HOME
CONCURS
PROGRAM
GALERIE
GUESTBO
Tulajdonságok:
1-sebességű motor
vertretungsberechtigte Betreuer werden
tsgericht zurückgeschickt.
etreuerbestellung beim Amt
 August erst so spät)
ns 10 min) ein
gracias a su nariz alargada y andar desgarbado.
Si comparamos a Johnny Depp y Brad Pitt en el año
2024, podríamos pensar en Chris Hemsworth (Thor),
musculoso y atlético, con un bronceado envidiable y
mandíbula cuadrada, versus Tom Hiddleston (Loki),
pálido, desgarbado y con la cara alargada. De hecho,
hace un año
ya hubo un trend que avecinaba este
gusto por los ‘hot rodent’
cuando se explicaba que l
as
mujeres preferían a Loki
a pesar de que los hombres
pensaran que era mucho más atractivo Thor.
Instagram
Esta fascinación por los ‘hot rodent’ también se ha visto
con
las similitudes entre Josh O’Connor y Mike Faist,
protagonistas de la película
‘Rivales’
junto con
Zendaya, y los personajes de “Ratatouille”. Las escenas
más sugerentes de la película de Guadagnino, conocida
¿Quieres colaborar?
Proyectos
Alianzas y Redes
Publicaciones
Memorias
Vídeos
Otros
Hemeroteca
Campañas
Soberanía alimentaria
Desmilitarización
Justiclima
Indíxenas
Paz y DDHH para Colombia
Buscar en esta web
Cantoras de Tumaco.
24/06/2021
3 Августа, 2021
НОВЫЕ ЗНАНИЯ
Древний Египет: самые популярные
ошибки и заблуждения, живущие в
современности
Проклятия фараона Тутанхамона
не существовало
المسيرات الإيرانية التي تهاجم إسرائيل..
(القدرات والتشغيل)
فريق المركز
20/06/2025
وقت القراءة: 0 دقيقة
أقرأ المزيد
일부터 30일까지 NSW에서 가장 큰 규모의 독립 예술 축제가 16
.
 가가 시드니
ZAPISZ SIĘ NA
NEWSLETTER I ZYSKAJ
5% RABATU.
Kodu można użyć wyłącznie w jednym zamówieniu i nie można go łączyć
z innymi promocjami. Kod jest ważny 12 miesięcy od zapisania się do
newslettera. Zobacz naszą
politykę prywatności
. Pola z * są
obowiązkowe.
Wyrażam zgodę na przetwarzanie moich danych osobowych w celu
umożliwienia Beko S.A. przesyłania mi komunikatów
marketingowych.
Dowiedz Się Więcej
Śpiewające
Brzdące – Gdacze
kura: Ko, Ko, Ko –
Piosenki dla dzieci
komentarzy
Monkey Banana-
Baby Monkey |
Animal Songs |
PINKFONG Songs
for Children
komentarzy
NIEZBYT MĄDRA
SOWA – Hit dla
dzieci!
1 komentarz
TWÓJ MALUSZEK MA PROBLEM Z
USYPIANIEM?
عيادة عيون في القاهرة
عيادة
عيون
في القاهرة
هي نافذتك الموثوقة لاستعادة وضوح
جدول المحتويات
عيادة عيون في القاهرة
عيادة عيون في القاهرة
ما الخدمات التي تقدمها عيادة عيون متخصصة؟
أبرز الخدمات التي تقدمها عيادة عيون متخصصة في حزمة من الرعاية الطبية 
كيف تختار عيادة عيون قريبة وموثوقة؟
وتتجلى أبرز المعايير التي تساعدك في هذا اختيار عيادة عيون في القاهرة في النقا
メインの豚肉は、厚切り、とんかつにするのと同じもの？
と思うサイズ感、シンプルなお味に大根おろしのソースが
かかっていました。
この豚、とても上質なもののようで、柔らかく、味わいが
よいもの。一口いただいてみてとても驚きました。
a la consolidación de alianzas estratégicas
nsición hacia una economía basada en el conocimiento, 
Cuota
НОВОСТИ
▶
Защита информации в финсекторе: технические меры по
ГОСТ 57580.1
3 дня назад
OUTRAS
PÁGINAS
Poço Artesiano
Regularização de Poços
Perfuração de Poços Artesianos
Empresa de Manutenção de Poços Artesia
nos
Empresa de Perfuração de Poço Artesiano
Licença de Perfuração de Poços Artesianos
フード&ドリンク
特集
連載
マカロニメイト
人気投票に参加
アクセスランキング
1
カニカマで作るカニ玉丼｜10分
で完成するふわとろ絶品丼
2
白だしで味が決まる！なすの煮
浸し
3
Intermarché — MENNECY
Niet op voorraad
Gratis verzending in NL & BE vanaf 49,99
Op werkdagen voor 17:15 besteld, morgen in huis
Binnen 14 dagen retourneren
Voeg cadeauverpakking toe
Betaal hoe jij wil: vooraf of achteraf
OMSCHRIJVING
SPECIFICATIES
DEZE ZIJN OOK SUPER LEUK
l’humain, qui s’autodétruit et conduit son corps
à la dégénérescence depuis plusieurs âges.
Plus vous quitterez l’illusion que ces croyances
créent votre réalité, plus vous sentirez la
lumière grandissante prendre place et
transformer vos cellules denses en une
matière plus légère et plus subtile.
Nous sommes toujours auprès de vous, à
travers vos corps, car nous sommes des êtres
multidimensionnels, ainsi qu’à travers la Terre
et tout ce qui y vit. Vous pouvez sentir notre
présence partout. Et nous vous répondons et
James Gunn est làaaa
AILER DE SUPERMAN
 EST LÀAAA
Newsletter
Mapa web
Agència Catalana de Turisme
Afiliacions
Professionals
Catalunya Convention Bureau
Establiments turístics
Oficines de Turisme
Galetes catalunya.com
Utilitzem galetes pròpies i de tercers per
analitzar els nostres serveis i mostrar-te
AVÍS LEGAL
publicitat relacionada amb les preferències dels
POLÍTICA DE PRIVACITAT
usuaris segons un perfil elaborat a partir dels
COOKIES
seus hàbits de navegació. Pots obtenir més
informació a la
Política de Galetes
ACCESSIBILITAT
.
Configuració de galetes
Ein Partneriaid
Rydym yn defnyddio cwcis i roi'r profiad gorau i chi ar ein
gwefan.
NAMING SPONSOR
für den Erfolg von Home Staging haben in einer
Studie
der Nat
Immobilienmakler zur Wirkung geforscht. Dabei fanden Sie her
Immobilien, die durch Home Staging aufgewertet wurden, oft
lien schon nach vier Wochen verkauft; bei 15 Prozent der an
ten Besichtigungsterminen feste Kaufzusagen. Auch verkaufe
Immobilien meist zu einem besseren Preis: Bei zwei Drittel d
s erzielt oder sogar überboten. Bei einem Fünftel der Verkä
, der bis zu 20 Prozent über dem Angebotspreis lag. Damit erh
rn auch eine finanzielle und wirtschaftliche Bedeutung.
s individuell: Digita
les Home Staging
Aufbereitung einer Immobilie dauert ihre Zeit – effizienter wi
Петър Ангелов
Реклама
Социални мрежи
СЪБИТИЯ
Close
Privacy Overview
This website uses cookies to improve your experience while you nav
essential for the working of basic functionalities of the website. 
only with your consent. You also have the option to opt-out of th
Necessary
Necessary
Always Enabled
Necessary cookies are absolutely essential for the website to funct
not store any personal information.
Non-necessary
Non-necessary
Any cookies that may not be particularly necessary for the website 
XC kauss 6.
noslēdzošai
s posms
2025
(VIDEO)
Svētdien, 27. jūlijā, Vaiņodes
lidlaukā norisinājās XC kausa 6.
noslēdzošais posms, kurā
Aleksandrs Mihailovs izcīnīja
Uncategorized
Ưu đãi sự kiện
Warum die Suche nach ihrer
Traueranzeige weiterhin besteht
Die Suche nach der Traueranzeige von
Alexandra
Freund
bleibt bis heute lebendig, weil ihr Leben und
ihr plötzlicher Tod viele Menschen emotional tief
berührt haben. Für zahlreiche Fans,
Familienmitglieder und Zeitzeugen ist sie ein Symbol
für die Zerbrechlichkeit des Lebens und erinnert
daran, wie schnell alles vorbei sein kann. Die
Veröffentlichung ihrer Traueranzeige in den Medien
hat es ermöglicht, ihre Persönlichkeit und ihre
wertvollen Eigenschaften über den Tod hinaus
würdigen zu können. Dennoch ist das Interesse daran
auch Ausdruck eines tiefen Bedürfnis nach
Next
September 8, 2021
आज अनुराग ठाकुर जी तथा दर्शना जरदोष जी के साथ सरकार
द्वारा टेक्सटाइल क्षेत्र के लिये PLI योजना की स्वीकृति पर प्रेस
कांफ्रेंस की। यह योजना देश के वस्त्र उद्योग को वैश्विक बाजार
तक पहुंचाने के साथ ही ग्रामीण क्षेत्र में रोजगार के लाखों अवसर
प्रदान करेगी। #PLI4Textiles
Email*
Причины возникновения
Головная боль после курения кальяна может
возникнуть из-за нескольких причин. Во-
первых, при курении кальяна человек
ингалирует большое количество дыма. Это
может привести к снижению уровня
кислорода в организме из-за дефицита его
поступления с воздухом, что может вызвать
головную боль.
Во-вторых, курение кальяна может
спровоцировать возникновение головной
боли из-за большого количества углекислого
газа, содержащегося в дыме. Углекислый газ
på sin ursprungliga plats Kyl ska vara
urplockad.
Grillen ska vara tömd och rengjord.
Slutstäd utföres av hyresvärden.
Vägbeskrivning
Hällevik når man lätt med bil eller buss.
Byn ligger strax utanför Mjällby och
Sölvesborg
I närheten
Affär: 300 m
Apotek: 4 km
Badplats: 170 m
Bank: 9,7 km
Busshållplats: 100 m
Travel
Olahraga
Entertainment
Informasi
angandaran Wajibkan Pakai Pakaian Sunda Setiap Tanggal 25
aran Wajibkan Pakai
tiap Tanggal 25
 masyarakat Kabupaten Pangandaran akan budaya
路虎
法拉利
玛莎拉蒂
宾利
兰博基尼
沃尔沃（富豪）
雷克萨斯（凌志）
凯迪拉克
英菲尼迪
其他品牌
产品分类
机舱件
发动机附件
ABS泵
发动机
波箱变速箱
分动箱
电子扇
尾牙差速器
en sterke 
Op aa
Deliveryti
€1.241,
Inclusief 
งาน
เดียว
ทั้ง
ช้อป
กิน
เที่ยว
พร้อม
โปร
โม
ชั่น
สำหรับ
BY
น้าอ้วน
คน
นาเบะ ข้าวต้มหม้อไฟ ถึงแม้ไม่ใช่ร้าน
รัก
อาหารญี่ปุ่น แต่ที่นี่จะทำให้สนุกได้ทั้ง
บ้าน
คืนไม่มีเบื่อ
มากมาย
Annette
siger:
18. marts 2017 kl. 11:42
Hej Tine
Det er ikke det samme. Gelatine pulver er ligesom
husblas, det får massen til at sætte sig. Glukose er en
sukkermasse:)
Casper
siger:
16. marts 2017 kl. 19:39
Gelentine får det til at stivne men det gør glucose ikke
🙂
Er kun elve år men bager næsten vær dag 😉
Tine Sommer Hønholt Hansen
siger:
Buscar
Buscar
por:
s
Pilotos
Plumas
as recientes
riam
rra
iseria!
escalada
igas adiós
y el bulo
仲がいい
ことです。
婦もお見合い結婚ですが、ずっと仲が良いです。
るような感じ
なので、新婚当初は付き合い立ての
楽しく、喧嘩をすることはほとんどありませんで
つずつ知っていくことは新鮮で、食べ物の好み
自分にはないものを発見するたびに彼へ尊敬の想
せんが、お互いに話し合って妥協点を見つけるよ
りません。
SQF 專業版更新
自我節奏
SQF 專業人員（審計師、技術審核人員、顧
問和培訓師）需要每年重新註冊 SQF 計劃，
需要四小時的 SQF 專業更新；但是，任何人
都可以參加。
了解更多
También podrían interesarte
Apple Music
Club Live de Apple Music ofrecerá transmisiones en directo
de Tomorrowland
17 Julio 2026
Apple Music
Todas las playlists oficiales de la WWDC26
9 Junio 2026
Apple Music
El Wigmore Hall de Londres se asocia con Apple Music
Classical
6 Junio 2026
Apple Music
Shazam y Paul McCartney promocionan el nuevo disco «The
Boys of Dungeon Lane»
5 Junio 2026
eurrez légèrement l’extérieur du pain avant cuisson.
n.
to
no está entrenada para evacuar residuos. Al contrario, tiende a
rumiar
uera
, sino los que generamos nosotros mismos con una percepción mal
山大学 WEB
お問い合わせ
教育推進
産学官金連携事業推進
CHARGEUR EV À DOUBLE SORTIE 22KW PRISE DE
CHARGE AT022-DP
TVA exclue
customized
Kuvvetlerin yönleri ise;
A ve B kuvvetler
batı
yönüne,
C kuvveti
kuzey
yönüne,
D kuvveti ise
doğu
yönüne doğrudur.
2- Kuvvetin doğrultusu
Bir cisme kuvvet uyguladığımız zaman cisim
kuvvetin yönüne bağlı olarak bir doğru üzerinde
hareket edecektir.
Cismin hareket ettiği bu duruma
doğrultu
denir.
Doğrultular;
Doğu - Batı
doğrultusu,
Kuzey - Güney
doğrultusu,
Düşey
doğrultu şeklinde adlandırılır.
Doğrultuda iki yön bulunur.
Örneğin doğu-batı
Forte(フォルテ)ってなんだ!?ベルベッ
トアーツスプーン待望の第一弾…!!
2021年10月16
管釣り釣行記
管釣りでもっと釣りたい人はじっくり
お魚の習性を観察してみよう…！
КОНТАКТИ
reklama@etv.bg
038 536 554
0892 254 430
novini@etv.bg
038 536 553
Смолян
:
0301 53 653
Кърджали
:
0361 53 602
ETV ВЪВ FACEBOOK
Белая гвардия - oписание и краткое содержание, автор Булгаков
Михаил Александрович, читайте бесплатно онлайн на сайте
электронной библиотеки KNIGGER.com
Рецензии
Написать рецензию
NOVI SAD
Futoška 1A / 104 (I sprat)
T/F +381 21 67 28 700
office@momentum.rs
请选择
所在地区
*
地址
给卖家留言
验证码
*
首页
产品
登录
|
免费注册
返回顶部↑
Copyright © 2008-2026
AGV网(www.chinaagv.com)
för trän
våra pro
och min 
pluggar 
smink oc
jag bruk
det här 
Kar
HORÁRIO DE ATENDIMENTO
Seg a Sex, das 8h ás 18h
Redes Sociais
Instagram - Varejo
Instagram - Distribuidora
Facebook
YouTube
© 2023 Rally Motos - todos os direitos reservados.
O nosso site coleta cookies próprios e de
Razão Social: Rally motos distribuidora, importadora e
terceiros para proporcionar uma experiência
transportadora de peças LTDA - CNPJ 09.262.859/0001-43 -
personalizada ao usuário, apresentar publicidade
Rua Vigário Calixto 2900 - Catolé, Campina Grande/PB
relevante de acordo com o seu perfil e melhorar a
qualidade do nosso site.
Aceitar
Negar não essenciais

------

**Prompt:**
In the listing above, locate the line with "Uncategorized" and the line with "angandaran Wajibkan Pakai", then extract exactly those lines and every line between them, and nothing more.

**Solved exercise:**
Uncategorized
Ưu đãi sự kiện
Warum die Suche nach ihrer
Traueranzeige weiterhin besteht
Die Suche nach der Traueranzeige von
Alexandra
Freund
bleibt bis heute lebendig, weil ihr Leben und
ihr plötzlicher Tod viele Menschen emotional tief
berührt haben. Für zahlreiche Fans,
Familienmitglieder und Zeitzeugen ist sie ein Symbol
für die Zerbrechlichkeit des Lebens und erinnert
daran, wie schnell alles vorbei sein kann. Die
Veröffentlichung ihrer Traueranzeige in den Medien
hat es ermöglicht, ihre Persönlichkeit und ihre
wertvollen Eigenschaften über den Tod hinaus
würdigen zu können. Dennoch ist das Interesse daran
auch Ausdruck eines tiefen Bedürfnis nach
Next
September 8, 2021
आज अनुराग ठाकुर जी तथा दर्शना जरदोष जी के साथ सरकार
द्वारा टेक्सटाइल क्षेत्र के लिये PLI योजना की स्वीकृति पर प्रेस
कांफ्रेंस की। यह योजना देश के वस्त्र उद्योग को वैश्विक बाजार
तक पहुंचाने के साथ ही ग्रामीण क्षेत्र में रोजगार के लाखों अवसर
प्रदान करेगी। #PLI4Textiles
Email*
Причины возникновения
Головная боль после курения кальяна может
возникнуть из-за нескольких причин. Во-
первых, при курении кальяна человек
ингалирует большое количество дыма. Это
может привести к снижению уровня
кислорода в организме из-за дефицита его
поступления с воздухом, что может вызвать
головную боль.
Во-вторых, курение кальяна может
спровоцировать возникновение головной
боли из-за большого количества углекислого
газа, содержащегося в дыме. Углекислый газ
på sin ursprungliga plats Kyl ska vara
urplockad.
Grillen ska vara tömd och rengjord.
Slutstäd utföres av hyresvärden.
Vägbeskrivning
Hällevik når man lätt med bil eller buss.
Byn ligger strax utanför Mjällby och
Sölvesborg
I närheten
Affär: 300 m
Apotek: 4 km
Badplats: 170 m
Bank: 9,7 km
Busshållplats: 100 m
Travel
Olahraga
Entertainment
Informasi
angandaran Wajibkan Pakai Pakaian Sunda Setiap Tanggal 25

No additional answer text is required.